我们先来看看List接口，提供了基于位置访问的一些方法。

方法	作用
E get(int index)	从某个位置获取元素
E set(int index, E element)	某个位置设置元素
void add(int index, E element)	某个位置增加元素
E remove(int index)	移除某个位置的元素
int indexOf(Object o)	搜索某个元素首次出现的位置
int lastIndexOf(Object o)	搜索某个元素最后出现的位置

ArrayList实现原理

ArrayList是基于可变数组实现的，内部维护了一个Object[] elementData数组，同时提供了操纵数组容量的方法，List的大小是由size变量决定的，容量是由数组的大小决定的，容量Capacity不满足size大小时，ArrayList就会自动通过合适的扩容策略进行扩容。

初始容量

ArrayList遵循上一节转换构造器的原则：提供了一个无参构造方法和Collection为参数的构造方法。
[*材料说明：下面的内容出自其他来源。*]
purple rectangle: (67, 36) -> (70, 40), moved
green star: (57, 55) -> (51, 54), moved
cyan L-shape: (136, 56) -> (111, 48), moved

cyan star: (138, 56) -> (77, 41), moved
同时，还提供了一个int类型的参数来定义内部数组的容量public ArrayList(int initialCapacity)，这个参数的初始容量默认是定义的一个常量：

/**
 * Default initial capacity.
 */
private static final int DEFAULT_CAPACITY = 10;

两个问题：1.ArrayList什么时候会去增长容量？2.它的容量增长策略是怎么实现的呢？
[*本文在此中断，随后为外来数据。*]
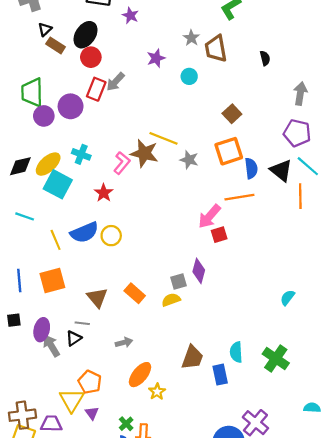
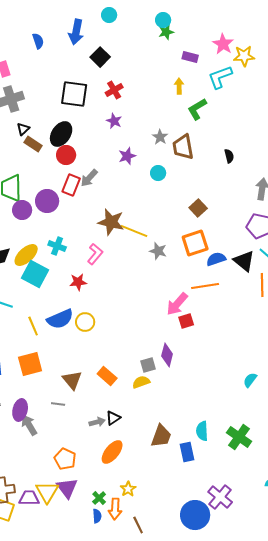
purple star: (130, 15) -> (114, 121), moved
brown star: (144, 153) -> (111, 222), moved
blue semicircle: (251, 168) -> (216, 259), turned -102
red star: (104, 193) -> (78, 282), turned 30
black triangle: (74, 338) -> (113, 418), moved
yellow star: (157, 392) -> (128, 489), moved
yellow triangle: (72, 400) -> (47, 492), moved
purple triangle: (92, 413) -> (67, 488), size x1.6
需要扩容的场景肯定是因为容量无法满足元素的个数了，所以在增加元素add的时候，或者增加集合元素addAll，或者以另一个集合初始化ArrayList的时候，都会去判断是否增加容量，本章以及接下来的所有章节增长容量策略的分析都将依据 增加元素 源码进行分析。

增加元素和增长容量策略分析

直接看源码，数组的复制使用了高效的System.arraycopy方法，参数可以是不同数组，也可以作用于同一个数组。

public boolean add(E e) {
    ensureCapacityInternal(size + 1);  // Increments modCount!!

    elementData[size++] = e;
    return true;
}

public void add(int index, E element) {
    rangeCheckForAdd(index); // 检查下标是否越界
    ensureCapacityInternal(size + 1);  // Increments modCount!!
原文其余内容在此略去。